Voilà pour le contexte général du récit. Une fois ces fondamentaux posés, le lecteur va suivre trois personnages principaux. Tout d'abord Angel, un sicaire de la compagnie des eaux du Nevada, chargé d'aller enquêter en Arizona. C'est l'un des fameux "Water knife", sorte de porte-flingue appointé par les compagnies pour faire le sale boulot (comprendre : se salir les mains en expropriant les gens, éliminant les concurrents, mettant la main sur des titres de propriétés, etc...)
Second personnage, la jeune Maria, réfugiée climatique texanne qui, dans la ville de Phoenix, tente de s'en sortir et de rejoindre un des États où l'eau est plus abondante (Le Nevada et la Californie surtout).
Et enfin, la journaliste Lucy qui, après s'être installée pour quelque temps (croyait-elle) à Phoenix, s'y est finalement implantée durablement afin de chroniquer sa lente descente aux enfers.
Tout se joue donc dans la ville de Phoenix, qui se retrouve au centre d'une lutte pour les droits d'usage de l'eau du Colorado, le grand fleuve de la région, dont les eaux sont convoitées par les deux superpuissance aquifères que sont la Californie et Le Nevada.

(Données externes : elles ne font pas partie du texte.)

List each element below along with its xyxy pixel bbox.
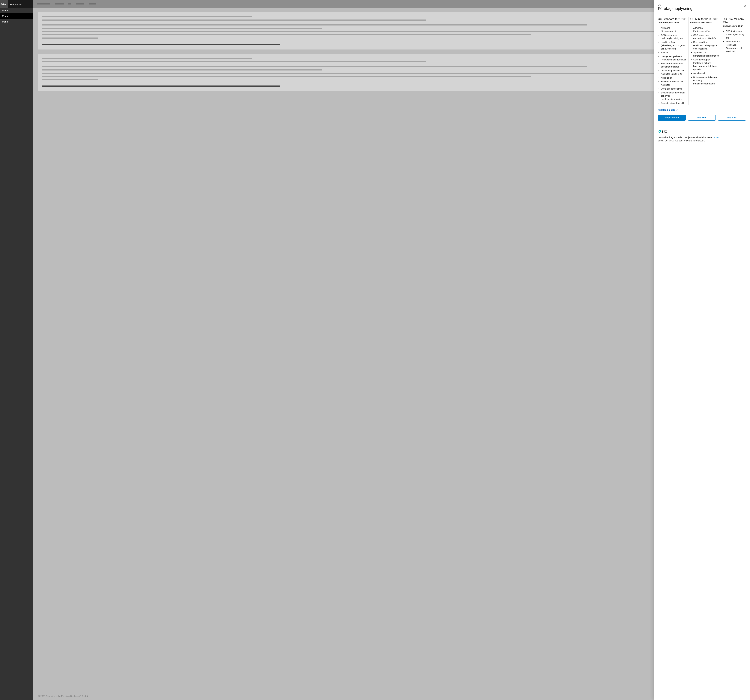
- plan-risk: UC Risk för bara 39kr Ordinarie pris 65k…: [721, 17, 746, 105]
- svg-point-4: [659, 130, 660, 132]
- feature-item: Sammandrag av företagets och ev. koncern…: [693, 58, 719, 71]
- feature-item: Delägare-/styrelse- och firmateckningsin…: [661, 55, 687, 61]
- plan-features: Allmänna företagsuppgifterOBS-texter som…: [658, 26, 687, 105]
- uc-logo: UC: [658, 130, 746, 134]
- plan-subprice: Ordinarie pris 199kr: [658, 21, 687, 24]
- close-button[interactable]: ✕: [744, 4, 746, 8]
- panel-eyebrow: UC: [658, 4, 746, 6]
- feature-item: Ev koncernbokslut och nyckeltal: [661, 80, 687, 86]
- plan-title: UC Risk för bara 39kr: [723, 17, 746, 24]
- sidebar-item-0[interactable]: Menu: [0, 8, 33, 13]
- feature-item: Aktiekapital: [693, 72, 719, 75]
- full-list-link[interactable]: Fullständig lista: [658, 109, 678, 111]
- svg-line-2: [677, 109, 678, 110]
- sidebar: SEB Wireframes Menu Menu Menu: [0, 0, 33, 700]
- main-content: © 2021 Skandinaviska Enskilda Banken AB …: [33, 0, 750, 700]
- plan-features: Allmänna företagsuppgifterOBS-texter som…: [690, 26, 719, 85]
- close-icon: ✕: [744, 4, 746, 8]
- topbar: [33, 0, 750, 8]
- plan-subprice: Ordinarie pris 65kr: [723, 25, 746, 27]
- select-risk-button[interactable]: Välj Risk: [718, 115, 746, 121]
- uc-logo-text: UC: [662, 130, 667, 134]
- plan-mini: UC Mini för bara 99kr Ordinarie pris 150…: [689, 17, 721, 105]
- brand-title: Wireframes: [8, 0, 33, 8]
- feature-item: Senaste frågor hos UC: [661, 101, 687, 105]
- feature-item: Kreditomdöme (Riskklass, Riskprognos och…: [693, 40, 719, 50]
- feature-item: Fullständigt bokslut och nyckeltal, upp …: [661, 69, 687, 75]
- full-list-label: Fullständig lista: [658, 109, 675, 111]
- pin-icon: [658, 130, 661, 134]
- feature-item: Allmänna företagsuppgifter: [693, 26, 719, 33]
- panel-header: UC Företagsupplysning ✕: [654, 0, 750, 14]
- cta-row: Välj Standard Välj Mini Välj Risk: [658, 115, 746, 121]
- feature-item: Kreditomdöme (Riskklass, Riskprognos och…: [726, 40, 746, 53]
- feature-item: OBS-texter som understryker viktig info: [661, 34, 687, 40]
- brand-logo: SEB: [0, 0, 8, 8]
- uc-ab-link[interactable]: UC AB: [713, 136, 719, 138]
- feature-item: Övrig ekonomisk info: [661, 87, 687, 91]
- feature-item: Betalningsanmärkningar och övrig betalni…: [661, 91, 687, 101]
- sidebar-item-1[interactable]: Menu: [0, 13, 33, 19]
- footer-text: © 2021 Skandinaviska Enskilda Banken AB …: [33, 692, 750, 700]
- feature-item: Allmänna företagsuppgifter: [661, 26, 687, 33]
- select-standard-button[interactable]: Välj Standard: [658, 115, 685, 121]
- feature-item: Koncernrelationer och besläktade företag: [661, 62, 687, 69]
- plan-subprice: Ordinarie pris 150kr: [690, 21, 719, 24]
- plan-title: UC Mini för bara 99kr: [690, 17, 719, 21]
- feature-item: Historik: [661, 51, 687, 54]
- feature-item: Kreditomdöme (Riskklass, Riskprognos och…: [661, 40, 687, 50]
- feature-item: Styrelse- och firmateckningsinformation: [693, 51, 719, 57]
- brand-row: SEB Wireframes: [0, 0, 33, 8]
- card[interactable]: [38, 12, 745, 49]
- sidebar-item-2[interactable]: Menu: [0, 19, 33, 25]
- feature-item: OBS-texter som understryker viktig info: [693, 34, 719, 40]
- slideover-panel: UC Företagsupplysning ✕ UC Standard för …: [654, 0, 750, 700]
- panel-title: Företagsupplysning: [658, 6, 746, 11]
- feature-item: Aktiekapital: [661, 76, 687, 80]
- plan-standard: UC Standard för 159kr Ordinarie pris 199…: [658, 17, 689, 105]
- card[interactable]: [38, 54, 745, 91]
- plan-title: UC Standard för 159kr: [658, 17, 687, 21]
- external-link-icon: [676, 109, 678, 111]
- plan-features: OBS-texter som understryker viktig infoK…: [723, 29, 746, 53]
- plans-row: UC Standard för 159kr Ordinarie pris 199…: [658, 17, 746, 105]
- select-mini-button[interactable]: Välj Mini: [688, 115, 716, 121]
- contact-text: Om du har frågor om den här tjänsten ska…: [658, 136, 721, 143]
- feature-item: Betalningsanmärkningar och övrig betalni…: [693, 75, 719, 85]
- feature-item: OBS-texter som understryker viktig info: [726, 29, 746, 39]
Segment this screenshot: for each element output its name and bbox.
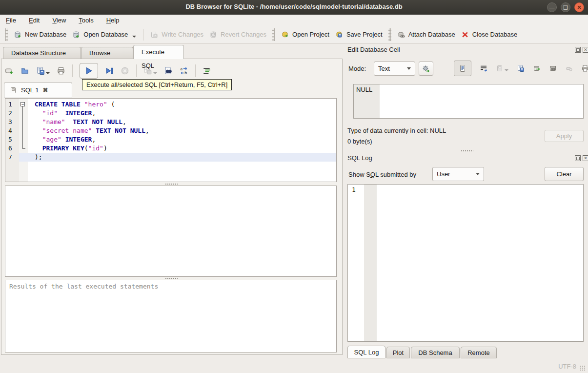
auto-switch-mode-button[interactable] (419, 62, 433, 76)
cell-size-text: 0 byte(s) (347, 138, 372, 145)
execution-message-pane: Results of the last executed statements (5, 280, 337, 352)
mode-value: Text (378, 65, 390, 72)
toolbar-separator (143, 29, 143, 41)
menu-tools[interactable]: Tools (79, 17, 93, 24)
menu-file[interactable]: File (6, 17, 16, 24)
tab-execute-sql[interactable]: Execute SQL (133, 45, 184, 59)
attach-database-label: Attach Database (408, 31, 455, 38)
print-sql-icon[interactable] (57, 66, 65, 75)
write-changes-icon (150, 31, 158, 39)
save-sql-file-icon (36, 66, 45, 75)
log-filter-combobox[interactable]: User (432, 167, 484, 181)
open-database-dropdown-icon[interactable] (132, 36, 136, 38)
sql-document-icon (9, 86, 17, 94)
save-project-button[interactable]: Save Project (332, 29, 385, 41)
fold-marker (19, 153, 28, 162)
execute-sql-button[interactable] (80, 63, 98, 79)
print-cell-icon[interactable] (581, 64, 588, 72)
open-project-button[interactable]: Open Project (278, 29, 332, 41)
tab-database-structure[interactable]: Database Structure (3, 47, 81, 59)
results-grid-pane[interactable] (5, 186, 337, 277)
code-line[interactable]: 3 "name" TEXT NOT NULL, (5, 118, 336, 126)
menu-bar: File Edit View Tools Help (0, 15, 588, 26)
menu-edit[interactable]: Edit (29, 17, 40, 24)
edit-cell-header: Edit Database Cell (347, 46, 400, 53)
format-sql-icon[interactable] (203, 66, 211, 75)
find-replace-icon[interactable]: ab (180, 66, 188, 75)
save-project-label: Save Project (346, 31, 383, 38)
execute-sql-icon (84, 66, 93, 75)
open-sql-file-icon[interactable] (20, 66, 29, 75)
code-line[interactable]: 5 "age" INTEGER, (5, 135, 336, 144)
open-database-label: Open Database (83, 31, 128, 38)
line-number: 2 (5, 109, 19, 118)
import-icon (496, 64, 504, 72)
link-icon[interactable] (549, 64, 557, 72)
svg-text:b: b (184, 71, 187, 75)
tab-plot[interactable]: Plot (386, 347, 410, 358)
tab-remote[interactable]: Remote (461, 347, 497, 358)
cell-value: NULL (356, 86, 372, 93)
text-mode-toggle[interactable] (454, 61, 471, 76)
open-external-icon[interactable] (533, 64, 541, 72)
float-panel-icon[interactable] (575, 47, 581, 53)
menu-view[interactable]: View (52, 17, 66, 24)
write-changes-label: Write Changes (162, 31, 203, 38)
close-panel-icon[interactable]: ✕ (583, 47, 588, 53)
new-sql-tab-icon[interactable] (5, 66, 14, 75)
word-wrap-icon[interactable] (480, 64, 487, 72)
tab-browse-data[interactable]: Browse Data (81, 47, 133, 59)
toolbar-drag-handle[interactable] (272, 28, 275, 41)
float-panel-icon[interactable] (575, 155, 581, 161)
sql-editor[interactable]: 1CREATE TABLE "hero" (2 "id" INTEGER,3 "… (5, 98, 337, 182)
resize-grip[interactable] (580, 365, 586, 371)
export-cell-data-icon[interactable] (517, 64, 525, 72)
close-database-label: Close Database (472, 31, 518, 38)
open-project-icon (281, 31, 289, 39)
code-line[interactable]: 6 PRIMARY KEY("id") (5, 144, 336, 153)
fold-marker (19, 118, 28, 126)
open-database-button[interactable]: Open Database (69, 29, 139, 41)
minimize-icon[interactable]: — (547, 2, 557, 12)
splitter-handle[interactable] (461, 150, 473, 152)
sql-log-view[interactable]: 1 (347, 184, 584, 342)
close-panel-icon[interactable]: ✕ (583, 155, 588, 161)
save-sql-file-button[interactable] (36, 66, 50, 75)
cell-value-editor[interactable]: NULL (353, 84, 584, 119)
code-text: "name" TEXT NOT NULL, (28, 118, 336, 126)
svg-text:a: a (180, 67, 182, 71)
tab-db-schema[interactable]: DB Schema (411, 347, 460, 358)
log-filter-label: Show SQL submitted by (348, 171, 416, 178)
toolbar-drag-handle[interactable] (5, 28, 8, 41)
tab-sql-log[interactable]: SQL Log (347, 346, 385, 358)
sql-log-dock-buttons: ✕ (575, 155, 588, 161)
code-line[interactable]: 1CREATE TABLE "hero" ( (5, 100, 336, 109)
code-line[interactable]: 7); (5, 153, 336, 162)
splitter-handle[interactable] (165, 277, 178, 279)
maximize-icon[interactable]: ❑ (561, 2, 570, 12)
find-icon[interactable] (164, 66, 173, 75)
save-sql-dropdown-icon[interactable] (46, 72, 50, 74)
close-icon[interactable]: ✕ (574, 2, 584, 12)
sql-log-header: SQL Log (347, 154, 372, 162)
code-line[interactable]: 4 "secret_name" TEXT NOT NULL, (5, 126, 336, 135)
code-line[interactable]: 2 "id" INTEGER, (5, 109, 336, 118)
attach-database-button[interactable]: Attach Database (394, 29, 458, 41)
line-number: 1 (5, 100, 19, 109)
mode-combobox[interactable]: Text (374, 62, 415, 76)
title-bar[interactable]: DB Browser for SQLite - /home/user/code/… (0, 0, 588, 15)
menu-help[interactable]: Help (106, 17, 120, 24)
sql-toolbar-separator (72, 64, 73, 77)
splitter-handle[interactable] (165, 183, 178, 185)
clear-log-button[interactable]: Clear (545, 167, 584, 181)
gear-icon (422, 65, 430, 73)
close-tab-icon[interactable]: ✖ (42, 86, 48, 94)
execute-current-line-icon[interactable] (105, 66, 114, 75)
new-database-button[interactable]: New Database (11, 29, 69, 41)
line-number: 6 (5, 144, 19, 153)
close-database-button[interactable]: Close Database (458, 29, 521, 41)
toolbar-drag-handle[interactable] (388, 28, 391, 41)
execute-tooltip: Execute all/selected SQL [Ctrl+Return, F… (82, 79, 232, 90)
sql1-tab[interactable]: SQL 1 ✖ (4, 82, 72, 98)
fold-collapse-icon[interactable] (19, 100, 28, 109)
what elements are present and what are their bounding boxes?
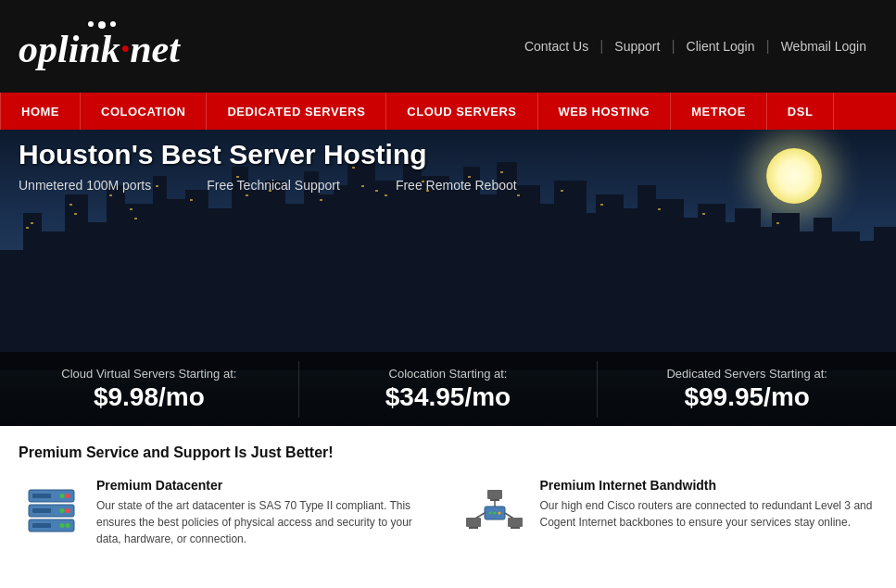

Le récit est un pur thriller, les scènes s'enchaînant sans temps morts, et les trames de nos trois personnages finissent immanquablement par se rejoindre et s'intriquer. Le monde dépeint par Bacigalupi est impitoyable, sordide, et fait froid dans le dos car on sent que l'on en est pas si loin. L'eau est d'ores et déjà un enjeu majeur dans certaines régions du monde, et en transposant cette problématique aux USA, tout en tentant d'anticiper les conséquences que cette pénurie pourrait avoir sur le pays, Bacigalupi tire vraiment la sonnette d'alarme.
Le monde qu'il décrit, à l'image de celui de ces autres romans d'anticipation (La fille automate en tête), est réellement désabusé et cynique, et il vaut mieux être de bonne humeur à sa lecture, sinon bonjour la déprime. La société post-pénurie est très bien pensée et mise en scène, on s'y croirait presque, et c'est précisément cela qui est terrifiant.
Le récit compte peu de personnages positifs, mais on en arrive à bien les aimer quand même, (y compris ce fumier d'Angel), tout cela grâce à une écriture acérée et plaisante.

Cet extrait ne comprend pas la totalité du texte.